DIRECTIONS
Each line of data below is to be returned exactly, leaving out any picture.

INPUT DATA

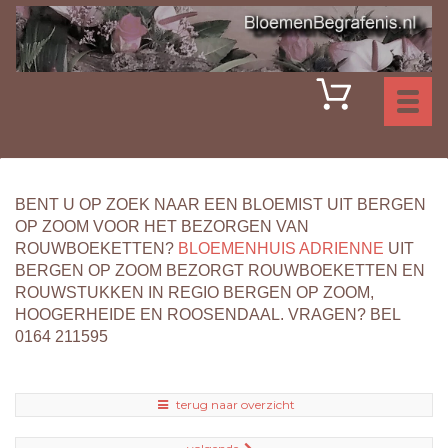
Toggl
naviga
BENT U OP ZOEK NAAR EEN BLOEMIST UIT BERGEN
OP ZOOM VOOR HET BEZORGEN VAN
ROUWBOEKETTEN?
BLOEMENHUIS ADRIENNE
UIT
BERGEN OP ZOOM BEZORGT ROUWBOEKETTEN EN
ROUWSTUKKEN IN REGIO BERGEN OP ZOOM,
HOOGERHEIDE EN ROOSENDAAL. VRAGEN? BEL
0164 211595
terug naar overzicht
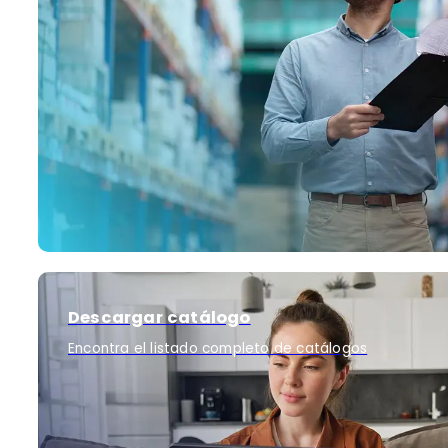
Descargar catálogo
Encontra el listado completo de catálogos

YOUR SOLUTION
Toggl
naviga
BENT U OP ZOEK NAAR EEN BLOEMIST UIT BERGEN
OP ZOOM VOOR HET BEZORGEN VAN
ROUWBOEKETTEN?
BLOEMENHUIS ADRIENNE
UIT
BERGEN OP ZOOM BEZORGT ROUWBOEKETTEN EN
ROUWSTUKKEN IN REGIO BERGEN OP ZOOM,
HOOGERHEIDE EN ROOSENDAAL. VRAGEN? BEL
0164 211595
terug naar overzicht
Descargar catálogo
Encontra el listado completo de catálogos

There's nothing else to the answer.